**EXERCISE DATA**
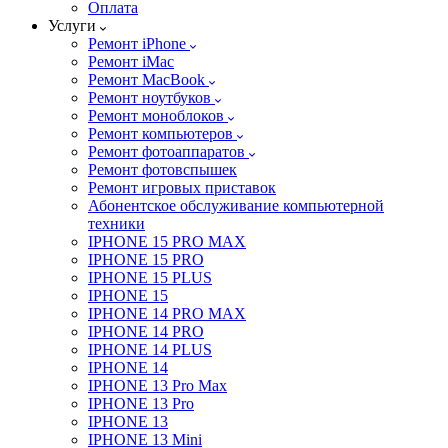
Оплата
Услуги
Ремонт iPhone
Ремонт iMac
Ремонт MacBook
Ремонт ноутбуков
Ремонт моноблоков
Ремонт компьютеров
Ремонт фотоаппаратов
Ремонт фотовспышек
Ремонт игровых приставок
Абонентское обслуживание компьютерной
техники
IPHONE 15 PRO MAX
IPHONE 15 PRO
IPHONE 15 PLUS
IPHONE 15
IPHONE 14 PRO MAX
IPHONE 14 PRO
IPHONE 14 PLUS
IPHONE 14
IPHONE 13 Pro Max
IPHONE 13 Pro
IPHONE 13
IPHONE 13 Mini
==
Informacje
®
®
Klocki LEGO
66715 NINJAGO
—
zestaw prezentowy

**WHAT TO PRODUCE**
What is needed is the number of lines in the data that hold the word "Ремонт", and nothing more.

**RESPONSE AREA**
9